Entanglement is a striking feature of quantum mechanics, and it has a key property called unextendibility. In this paper, we present a framework for quantifying and investigating the unextendibility of general bipartite quantum states. First, we define the unextendible entanglement, a family of entanglement measures based on the concept of a state-dependent set of free states. The intuition behind these measures is that the more entangled a bipartite state is, the less entangled each of its individual systems is with a third party. Second, we demonstrate that the unextendible entanglement is an entanglement monotone under two-extendible quantum operations, including local operations and one-way classical communication as a special case.

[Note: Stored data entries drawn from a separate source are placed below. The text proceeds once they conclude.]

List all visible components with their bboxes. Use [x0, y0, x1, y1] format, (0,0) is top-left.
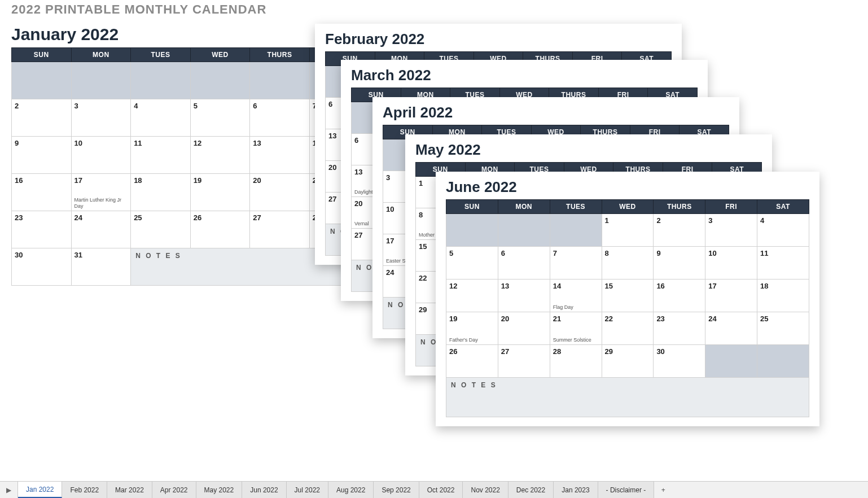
calendar-cell[interactable]: 29 [602, 345, 654, 378]
calendar-cell[interactable]: 5 [190, 99, 250, 137]
sheet-tab[interactable]: Aug 2022 [328, 482, 374, 498]
sheet-tab[interactable]: Oct 2022 [419, 482, 463, 498]
day-number: 12 [449, 282, 495, 290]
day-header: SUN [12, 48, 72, 62]
calendar-cell[interactable]: 8 [602, 247, 654, 279]
calendar-cell[interactable]: 6 [498, 247, 550, 279]
day-header: THURS [250, 48, 310, 62]
sheet-tab[interactable]: - Disclaimer - [598, 482, 655, 498]
calendar-cell[interactable]: 11 [131, 137, 191, 174]
calendar-cell[interactable] [498, 214, 550, 247]
calendar-cell[interactable]: 3 [705, 214, 757, 247]
calendar-cell[interactable]: 26 [190, 211, 250, 248]
calendar-cell[interactable]: 6 [250, 99, 310, 137]
sheet-tab[interactable]: May 2022 [196, 482, 243, 498]
calendar-cell[interactable]: 10 [705, 247, 757, 279]
day-number: 13 [501, 282, 547, 290]
calendar-cell[interactable]: 25 [131, 211, 191, 248]
calendar-cell[interactable]: 17Martin Luther King Jr Day [71, 174, 131, 211]
calendar-cell[interactable]: 28 [550, 345, 602, 378]
day-header: SAT [757, 200, 809, 214]
month-title-february: February 2022 [325, 30, 672, 48]
day-number: 3 [74, 102, 128, 110]
sheet-tab[interactable]: Nov 2022 [463, 482, 508, 498]
day-number: 8 [605, 249, 651, 257]
day-number: 5 [194, 102, 247, 110]
calendar-cell[interactable] [71, 62, 131, 99]
calendar-cell[interactable]: 7 [550, 247, 602, 279]
calendar-cell[interactable]: 4 [131, 99, 191, 137]
day-header: SUN [446, 200, 498, 214]
calendar-cell[interactable]: 20 [250, 174, 310, 211]
sheet-tab[interactable]: Sep 2022 [374, 482, 419, 498]
sheet-tab[interactable]: Dec 2022 [508, 482, 554, 498]
day-number: 17 [708, 282, 754, 290]
calendar-cell[interactable]: 23 [654, 312, 705, 345]
calendar-cell[interactable]: 12 [190, 137, 250, 174]
calendar-cell[interactable]: 13 [250, 137, 310, 174]
calendar-cell[interactable] [550, 214, 602, 247]
calendar-cell[interactable]: 16 [12, 174, 72, 211]
calendar-cell[interactable]: 15 [602, 279, 654, 312]
calendar-cell[interactable]: 3 [71, 99, 131, 137]
calendar-cell[interactable]: 17 [705, 279, 757, 312]
day-header: MON [498, 200, 550, 214]
calendar-cell[interactable]: 20 [498, 312, 550, 345]
calendar-cell[interactable] [757, 345, 809, 378]
calendar-cell[interactable]: 9 [654, 247, 705, 279]
calendar-cell[interactable]: 5 [446, 247, 498, 279]
calendar-cell[interactable]: 10 [71, 137, 131, 174]
calendar-cell[interactable] [705, 345, 757, 378]
calendar-cell[interactable]: 27 [250, 211, 310, 248]
day-number: 1 [605, 216, 651, 225]
sheet-tab[interactable]: Apr 2022 [152, 482, 196, 498]
calendar-cell[interactable]: 25 [757, 312, 809, 345]
calendar-cell[interactable]: 24 [705, 312, 757, 345]
day-number: 22 [605, 314, 651, 323]
calendar-cell[interactable]: 27 [498, 345, 550, 378]
calendar-grid-june: SUNMONTUESWEDTHURSFRISAT1234567891011121… [446, 199, 809, 417]
calendar-cell[interactable]: 11 [757, 247, 809, 279]
calendar-cell[interactable]: 1 [602, 214, 654, 247]
day-number: 9 [15, 139, 68, 147]
add-sheet-button[interactable]: + [654, 482, 672, 498]
calendar-cell[interactable]: 30 [654, 345, 705, 378]
tab-nav-button[interactable]: ▶ [0, 482, 18, 498]
calendar-cell[interactable]: 9 [12, 137, 72, 174]
calendar-cell[interactable] [446, 214, 498, 247]
sheet-tab[interactable]: Feb 2022 [62, 482, 107, 498]
calendar-cell[interactable]: 13 [498, 279, 550, 312]
calendar-cell[interactable] [12, 62, 72, 99]
calendar-cell[interactable]: 2 [654, 214, 705, 247]
calendar-cell[interactable]: 22 [602, 312, 654, 345]
calendar-cell[interactable]: 14Flag Day [550, 279, 602, 312]
calendar-cell[interactable]: 18 [757, 279, 809, 312]
day-number: 12 [194, 139, 247, 147]
sheet-tab[interactable]: Mar 2022 [107, 482, 152, 498]
calendar-cell[interactable]: 24 [71, 211, 131, 248]
sheet-tab[interactable]: Jan 2023 [554, 482, 598, 498]
notes-cell[interactable]: N O T E S [446, 378, 809, 417]
calendar-cell[interactable]: 4 [757, 214, 809, 247]
calendar-cell[interactable]: 26 [446, 345, 498, 378]
calendar-cell[interactable]: 30 [12, 248, 72, 286]
calendar-cell[interactable]: 21Summer Solstice [550, 312, 602, 345]
sheet-tab[interactable]: Jan 2022 [18, 482, 62, 498]
day-number: 24 [74, 213, 128, 222]
calendar-cell[interactable]: 19 [190, 174, 250, 211]
day-number: 7 [553, 249, 599, 257]
sheet-tab[interactable]: Jul 2022 [287, 482, 328, 498]
calendar-cell[interactable]: 18 [131, 174, 191, 211]
calendar-cell[interactable]: 23 [12, 211, 72, 248]
calendar-cell[interactable] [131, 62, 191, 99]
calendar-cell[interactable]: 12 [446, 279, 498, 312]
sheet-tab[interactable]: Jun 2022 [242, 482, 286, 498]
calendar-cell[interactable] [190, 62, 250, 99]
day-number: 2 [656, 216, 702, 225]
calendar-cell[interactable]: 19Father's Day [446, 312, 498, 345]
calendar-cell[interactable] [250, 62, 310, 99]
calendar-cell[interactable]: 2 [12, 99, 72, 137]
calendar-cell[interactable]: 31 [71, 248, 131, 286]
event-label: Martin Luther King Jr Day [74, 197, 128, 209]
calendar-cell[interactable]: 16 [654, 279, 705, 312]
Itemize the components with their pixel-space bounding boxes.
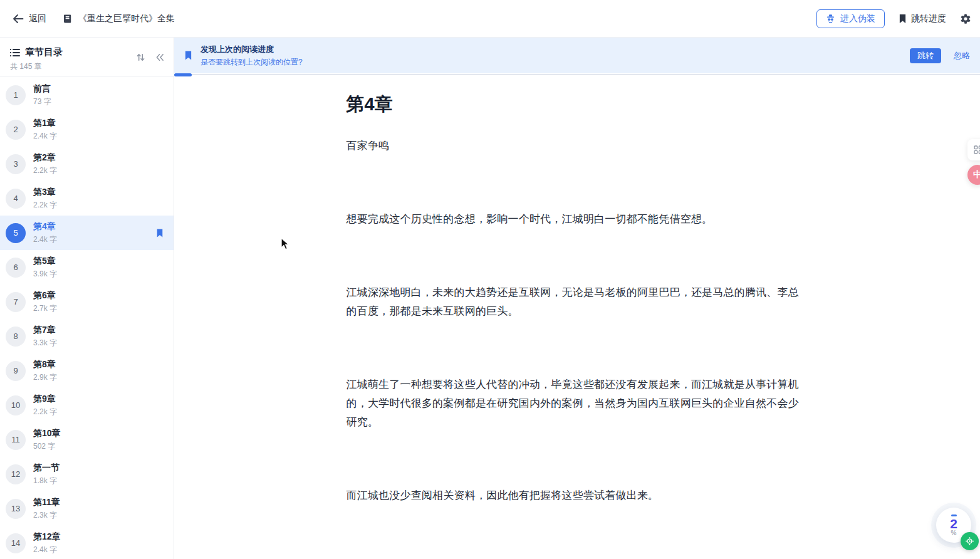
chapter-title: 前言 (33, 83, 51, 95)
paragraph: 百家争鸣 (347, 137, 808, 155)
chapter-number-badge: 11 (6, 430, 26, 450)
reading-progress-bar (174, 73, 980, 76)
chapter-list-item[interactable]: 8 第7章 3.3k 字 (0, 319, 174, 353)
sidebar-header: 章节目录 共 145 章 (0, 38, 174, 77)
jump-button[interactable]: 跳转 (910, 48, 941, 63)
chapter-title: 第12章 (33, 531, 61, 543)
grid-icon (974, 145, 980, 154)
chapter-info: 第6章 2.7k 字 (33, 290, 57, 314)
sidebar-title: 章节目录 (25, 46, 63, 58)
chapter-list-item[interactable]: 5 第4章 2.4k 字 (0, 216, 174, 250)
disguise-spy-icon (826, 14, 835, 23)
translate-badge-label: 中 (973, 169, 980, 180)
apps-grid-widget[interactable] (967, 139, 980, 160)
top-bar-right: 进入伪装 跳转进度 (816, 9, 971, 28)
progress-percent-value: 2 (950, 517, 957, 530)
back-arrow-icon (13, 14, 24, 24)
paragraph: 江城深深地明白，未来的大趋势还是互联网，无论是马老板的阿里巴巴，还是马总的腾讯、… (347, 283, 808, 321)
progress-thumb[interactable] (174, 73, 192, 76)
chapter-list-item[interactable]: 3 第2章 2.2k 字 (0, 147, 174, 181)
notification-texts: 发现上次的阅读进度 是否要跳转到上次阅读的位置? (201, 44, 303, 68)
chapter-number-badge: 6 (6, 258, 26, 278)
locate-button[interactable] (961, 532, 979, 550)
chapter-title: 第3章 (33, 187, 57, 198)
chapter-list-item[interactable]: 10 第9章 2.2k 字 (0, 388, 174, 422)
collapse-sidebar-icon[interactable] (155, 53, 165, 61)
chapter-title: 第6章 (33, 290, 57, 301)
ignore-button[interactable]: 忽略 (954, 50, 970, 61)
paragraph: 江城萌生了一种想要将这些人代替的冲动，毕竟这些都还没有发展起来，而江城就是从事计… (347, 375, 808, 432)
chapter-word-count: 2.4k 字 (33, 234, 57, 245)
jump-progress-button[interactable]: 跳转进度 (899, 13, 946, 24)
chapter-info: 第4章 2.4k 字 (33, 221, 57, 245)
back-label: 返回 (29, 13, 46, 24)
chapter-list-item[interactable]: 9 第8章 2.9k 字 (0, 353, 174, 388)
chapter-list-item[interactable]: 4 第3章 2.2k 字 (0, 181, 174, 216)
paragraph: 想要完成这个历史性的念想，影响一个时代，江城明白一切都不能凭借空想。 (347, 210, 808, 229)
chapter-sidebar: 章节目录 共 145 章 1 前言 73 字 2 (0, 38, 174, 559)
reader-app: 返回 《重生之巨擘时代》全集 进入伪装 跳转进度 (0, 0, 980, 559)
progress-percent-unit: % (951, 530, 957, 536)
chapter-word-count: 73 字 (33, 97, 51, 107)
book-title-group: 《重生之巨擘时代》全集 (63, 13, 175, 24)
chapter-title: 第5章 (33, 256, 57, 267)
chapter-title: 第2章 (33, 152, 57, 164)
chapter-info: 前言 73 字 (33, 83, 51, 107)
chapter-number-badge: 4 (6, 189, 26, 209)
chapter-info: 第10章 502 字 (33, 428, 61, 452)
chapter-word-count: 2.2k 字 (33, 200, 57, 211)
chapter-list-item[interactable]: 13 第11章 2.3k 字 (0, 491, 174, 526)
chapter-title: 第一节 (33, 462, 60, 474)
chapter-word-count: 3.9k 字 (33, 269, 57, 280)
paragraph: 而江城也没少查阅相关资料，因此他有把握将这些尝试着做出来。 (347, 486, 808, 505)
book-title: 《重生之巨擘时代》全集 (78, 13, 175, 24)
top-bar-left: 返回 《重生之巨擘时代》全集 (13, 13, 175, 24)
chapter-word-count: 1.8k 字 (33, 476, 60, 486)
chapter-number-badge: 3 (6, 154, 26, 174)
notification-title: 发现上次的阅读进度 (201, 44, 303, 55)
chapter-info: 第9章 2.2k 字 (33, 394, 57, 417)
chapter-title: 第1章 (33, 118, 57, 129)
chapter-word-count: 502 字 (33, 441, 61, 452)
chapter-list-item[interactable]: 6 第5章 3.9k 字 (0, 250, 174, 285)
chapter-number-badge: 1 (6, 85, 26, 105)
enter-disguise-label: 进入伪装 (840, 13, 875, 24)
chapter-number-badge: 2 (6, 120, 26, 140)
chapter-word-count: 2.3k 字 (33, 510, 60, 521)
sidebar-tools (136, 53, 165, 62)
settings-gear-icon[interactable] (960, 13, 971, 24)
chapter-word-count: 2.2k 字 (33, 165, 57, 176)
chapter-info: 第8章 2.9k 字 (33, 359, 57, 383)
enter-disguise-button[interactable]: 进入伪装 (816, 9, 885, 28)
notification-subtitle: 是否要跳转到上次阅读的位置? (201, 57, 303, 68)
chapter-info: 第2章 2.2k 字 (33, 152, 57, 176)
chapter-list-item[interactable]: 14 第12章 2.4k 字 (0, 526, 174, 559)
reading-progress-notification: 发现上次的阅读进度 是否要跳转到上次阅读的位置? 跳转 忽略 (174, 38, 980, 73)
sort-order-icon[interactable] (136, 53, 145, 62)
chapter-title: 第4章 (33, 221, 57, 232)
chapter-number-badge: 5 (6, 223, 26, 243)
chapter-info: 第12章 2.4k 字 (33, 531, 61, 555)
chapter-number-badge: 10 (6, 395, 26, 415)
chapter-paragraphs: 百家争鸣想要完成这个历史性的念想，影响一个时代，江城明白一切都不能凭借空想。江城… (347, 137, 808, 505)
chapter-number-badge: 14 (6, 533, 26, 553)
notification-bookmark-icon (184, 50, 192, 61)
chapter-word-count: 3.3k 字 (33, 338, 57, 348)
chapter-heading: 第4章 (347, 94, 808, 114)
chapter-word-count: 2.7k 字 (33, 303, 57, 314)
chapter-list-item[interactable]: 11 第10章 502 字 (0, 422, 174, 457)
chapter-info: 第7章 3.3k 字 (33, 325, 57, 348)
chapter-bookmark-icon (156, 228, 164, 238)
chapter-title: 第10章 (33, 428, 61, 439)
chapter-title: 第7章 (33, 325, 57, 336)
chapter-list-item[interactable]: 7 第6章 2.7k 字 (0, 285, 174, 319)
chapter-list-item[interactable]: 2 第1章 2.4k 字 (0, 112, 174, 147)
chapter-list: 1 前言 73 字 2 第1章 2.4k 字 3 第2章 2.2k 字 (0, 78, 174, 559)
chapter-word-count: 2.4k 字 (33, 131, 57, 142)
back-button[interactable]: 返回 (13, 13, 46, 24)
chapter-list-item[interactable]: 1 前言 73 字 (0, 78, 174, 112)
chapter-info: 第一节 1.8k 字 (33, 462, 60, 486)
list-icon (10, 48, 20, 57)
chapter-list-item[interactable]: 12 第一节 1.8k 字 (0, 457, 174, 491)
notification-actions: 跳转 忽略 (910, 48, 970, 63)
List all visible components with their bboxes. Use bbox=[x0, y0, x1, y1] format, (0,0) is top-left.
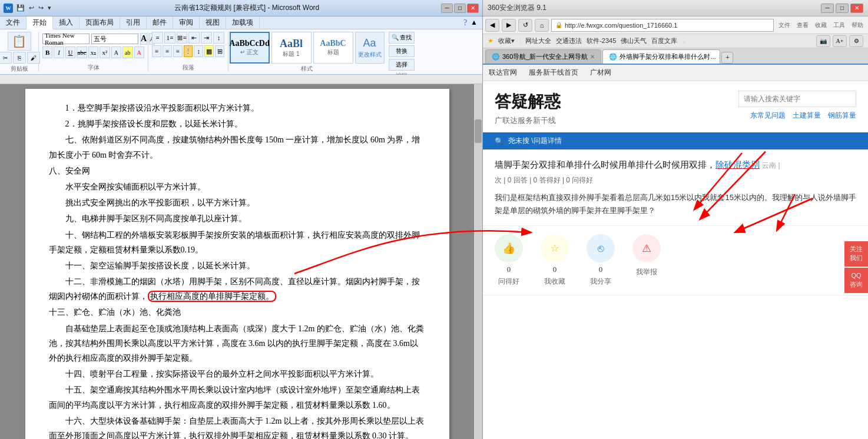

Normalization and faithfulness are two other desirable properties of unextendible entanglement, which we establish here. We further show that the unextendible entanglement provides efficiently computable benchmarks for the rate of exact entanglement or secret key distillation, as well as the overhead of probabilistic entanglement or secret key distillation.

翻译：纠缠是量子力学的重要特征，其具有称为不可扩展性的关键性质。本文提出一个用于量化和研究一般双体量子态不可扩展性的理论框架。首先，我们定义不可扩展纠缠——一类基于态依赖自由态集的纠缠度量族。这些度量的直观思想是：双体量子态的纠缠程度越高，其各个子系统与第三方之间的纠缠程度就越低。其次，我们证明不可扩展纠缠在双可扩展量子操作（包括局域操作和单向经典通信作为特例）下是纠缠单调量。归一化性和忠实性是不可扩展纠缠另外两个理想性质，本文对此进行了确立。我们进一步证明，不可扩展纠缠可为精确纠缠或密钥蒸馏的速率以及概率性纠缠或密钥蒸馏的代价提供可高效计算的基准。